In this article, Barrie Sander, Assistant Professor of International Law, adopts a narrative theoretical lens to examine how security is constructed, contested, and narrated within three EU regulatory frameworks at the intersection of climate and AI governance.

Author
Barrie Sander
Date
31 March 2026
Links
Read the full article here

As the EU continues to pursue a strategy of twinning the green and digital transitions, heightened expectations are placed on AI technologies to combat climate change. At the same time, relying on AI raises a range of security concerns. According to Barrie Sander, EU regulations portray the EU as a values-driven actor with green, rights-based and democratic ambitions, yet these aspirations are constrained by a 'restricted vision' of security.
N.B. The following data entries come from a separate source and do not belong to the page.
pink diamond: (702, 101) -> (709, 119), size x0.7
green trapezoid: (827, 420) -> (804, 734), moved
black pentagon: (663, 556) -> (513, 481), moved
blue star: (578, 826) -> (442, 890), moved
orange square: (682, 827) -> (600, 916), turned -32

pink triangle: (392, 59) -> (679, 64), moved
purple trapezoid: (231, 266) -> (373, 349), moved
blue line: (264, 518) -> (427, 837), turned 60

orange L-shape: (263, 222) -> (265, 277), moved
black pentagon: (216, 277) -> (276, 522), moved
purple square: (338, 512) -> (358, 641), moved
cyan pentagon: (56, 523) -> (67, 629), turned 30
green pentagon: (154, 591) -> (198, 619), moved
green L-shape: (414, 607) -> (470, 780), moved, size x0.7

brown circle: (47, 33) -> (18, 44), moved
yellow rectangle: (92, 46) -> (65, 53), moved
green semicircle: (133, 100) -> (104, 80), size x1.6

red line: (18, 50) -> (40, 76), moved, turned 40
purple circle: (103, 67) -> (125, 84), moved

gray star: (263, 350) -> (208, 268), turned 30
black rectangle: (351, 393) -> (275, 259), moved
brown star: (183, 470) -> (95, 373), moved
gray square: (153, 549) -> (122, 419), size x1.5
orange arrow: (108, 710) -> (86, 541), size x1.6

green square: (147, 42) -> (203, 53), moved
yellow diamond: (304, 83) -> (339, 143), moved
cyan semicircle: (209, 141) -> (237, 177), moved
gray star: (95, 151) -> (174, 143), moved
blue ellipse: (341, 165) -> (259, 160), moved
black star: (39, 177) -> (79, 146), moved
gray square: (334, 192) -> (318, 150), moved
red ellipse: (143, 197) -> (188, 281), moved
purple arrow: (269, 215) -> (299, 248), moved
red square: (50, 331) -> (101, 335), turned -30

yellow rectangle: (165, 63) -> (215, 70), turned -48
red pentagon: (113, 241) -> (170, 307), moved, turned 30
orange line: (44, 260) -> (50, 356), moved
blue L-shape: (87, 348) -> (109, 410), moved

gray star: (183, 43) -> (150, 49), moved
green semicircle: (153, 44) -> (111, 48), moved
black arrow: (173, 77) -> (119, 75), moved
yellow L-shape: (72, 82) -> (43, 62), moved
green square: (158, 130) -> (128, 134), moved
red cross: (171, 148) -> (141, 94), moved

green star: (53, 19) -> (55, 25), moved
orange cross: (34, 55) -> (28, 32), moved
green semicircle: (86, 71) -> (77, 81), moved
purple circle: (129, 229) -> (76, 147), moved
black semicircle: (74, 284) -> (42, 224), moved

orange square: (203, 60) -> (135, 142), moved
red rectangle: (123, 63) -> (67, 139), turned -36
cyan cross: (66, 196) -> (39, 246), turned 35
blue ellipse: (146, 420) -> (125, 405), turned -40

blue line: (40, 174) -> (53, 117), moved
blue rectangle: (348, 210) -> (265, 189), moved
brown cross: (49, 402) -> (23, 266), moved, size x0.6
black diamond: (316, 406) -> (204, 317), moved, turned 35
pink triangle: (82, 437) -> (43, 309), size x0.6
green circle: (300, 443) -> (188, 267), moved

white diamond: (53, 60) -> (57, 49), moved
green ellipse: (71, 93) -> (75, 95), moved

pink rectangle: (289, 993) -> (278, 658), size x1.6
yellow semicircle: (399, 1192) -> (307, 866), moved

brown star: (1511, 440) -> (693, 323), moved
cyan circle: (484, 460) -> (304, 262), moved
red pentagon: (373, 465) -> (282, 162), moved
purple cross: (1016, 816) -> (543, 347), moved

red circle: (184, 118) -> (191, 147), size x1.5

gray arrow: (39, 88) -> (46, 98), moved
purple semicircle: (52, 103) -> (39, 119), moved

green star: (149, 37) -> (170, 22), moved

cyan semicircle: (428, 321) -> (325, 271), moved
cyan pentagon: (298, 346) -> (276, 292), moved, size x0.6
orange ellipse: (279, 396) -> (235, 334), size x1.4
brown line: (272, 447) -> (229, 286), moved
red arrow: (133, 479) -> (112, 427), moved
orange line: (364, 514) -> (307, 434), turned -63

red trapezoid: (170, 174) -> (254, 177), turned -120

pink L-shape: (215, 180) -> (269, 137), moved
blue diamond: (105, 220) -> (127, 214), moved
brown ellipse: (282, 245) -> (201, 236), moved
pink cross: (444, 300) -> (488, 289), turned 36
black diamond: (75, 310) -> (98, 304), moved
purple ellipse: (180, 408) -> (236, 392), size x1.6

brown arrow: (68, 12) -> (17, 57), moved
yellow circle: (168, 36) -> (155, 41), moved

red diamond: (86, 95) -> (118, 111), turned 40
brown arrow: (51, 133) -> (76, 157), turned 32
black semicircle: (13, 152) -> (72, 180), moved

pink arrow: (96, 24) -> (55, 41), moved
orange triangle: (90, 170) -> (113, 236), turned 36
Security threats are identified, framed and addressed in ways that legitimate harmful patterns of exploitation affecting local communities, people on the move, and digital activists. The article shows that broader structural dynamics—such as overconsumption, border externalisation, and data extractive informational capitalism—are largely overlooked. As a result, EU laws rhetorically invoke progressive ideals but largely administer continuity, leaving existing power structures and inequalities relatively unchallenged.

More specifically, the CRMA, AIA, and DSA each adopt a narrow focus that legitimates extractivism, technological control, and corporate power. However, Sander shows that there are also 'footholds' within these regulations that allow dominant understandings of security to be contested, creating space for counter-narratives and future reimaginings of EU law.